When it comes to barriers to the adoption of virtual desktop solutions, the main factor appears to come down to ‘cost’ – which is interesting (as the implication is fewer are questioning the need). Close to the bottom of the list are challenges in the areas of skills, management solutions and the maturity of the solutions.
The low profile of management challenges is interesting when looked at in the light of research we have carried out that identifies the daily management of virtualised x86 servers to be a matter of concern, and we have little doubt that this will become a bigger concern as time rolls forward.

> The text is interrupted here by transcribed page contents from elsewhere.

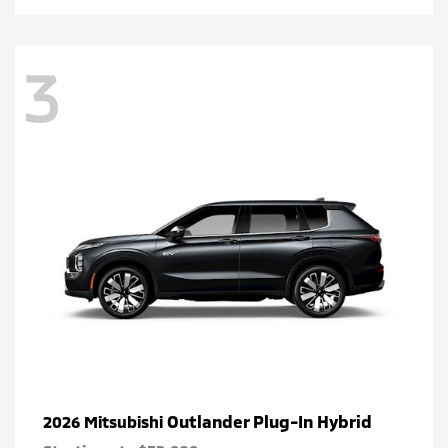
3
Outlander Plug-In Hybrid
2026 Mitsubishi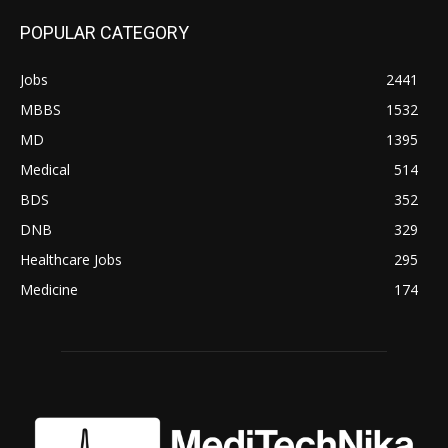
POPULAR CATEGORY
Jobs
2441
MBBS
1532
MD
1395
Medical
514
BDS
352
DNB
329
Healthcare Jobs
295
Medicine
174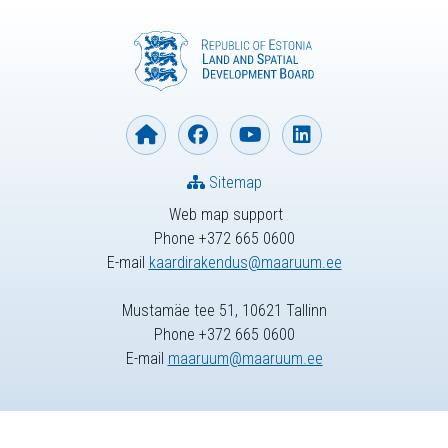
Sitemap
Web map support
Phone +372 665 0600
E-mail
kaardirakendus@maaruum.ee
Mustamäe tee 51, 10621 Tallinn
Phone +372 665 0600
E-mail
maaruum@maaruum.ee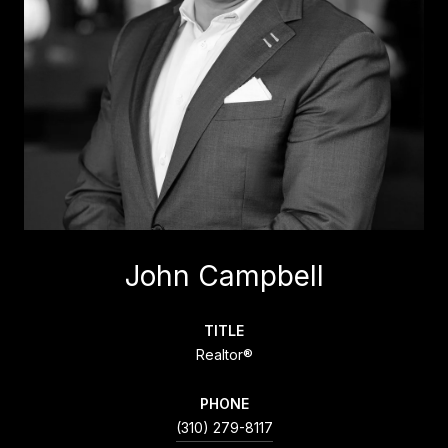
John Campbell
TITLE
Realtor®
PHONE
(310) 279-8117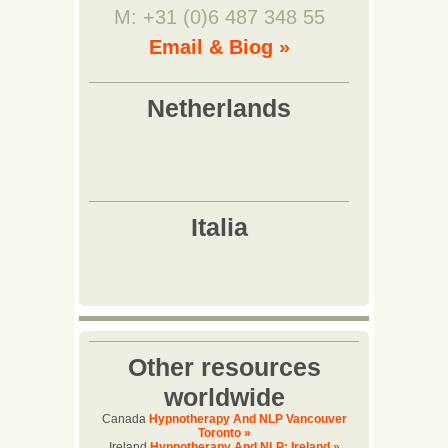
M: +31 (0)6 487 348 55
Email & Biog »
Other resources
worldwide
Canada
Hypnotherapy And NLP Vancouver
Toronto »
Ireland
Hypnotherapy And NLP: Ireland »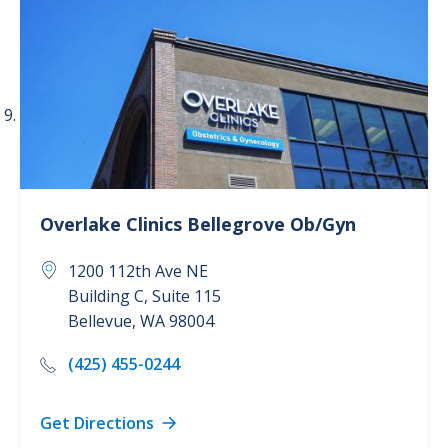
Overlake Clinics
Bellegrove Ob/Gyn
1200 112th Ave NE
Building C, Suite 115
Bellevue
,
WA
98004
(425) 455-0244
Get Directions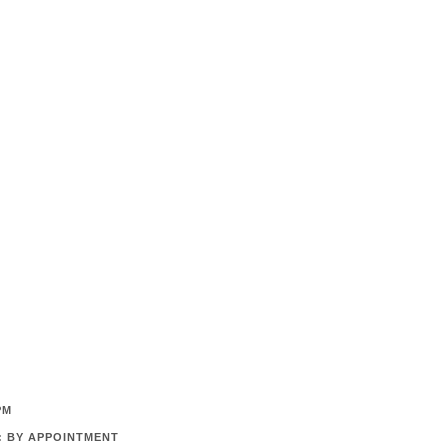
PM
: BY APPOINTMENT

When it comes to the benefits of using Desktop Virtualization solutions, we find increased flexibility and greater security are perceived to be the most likely to be attained. Better cost profiles, happier IT support staff and lower administrative overheads are great net positives for the IT department, but with what impact?
It appears that this doesn’t equate to happier and more productive users and business managers. Or is it a case of ‘no less happy’? Most organisations would be happy with a ‘didn’t notice the difference’, we suspect.
All in all it is clear that desktop virtualization (or at least many of the variations on the theme) remains in its youth. In terms of benefits and potential inhibitors it is fascinating to learn from the experience of those that took part in the survey. Their perceptions differ fairly widely from those being actively marketed by the vendor community, which is worrisome – for the vendors at least.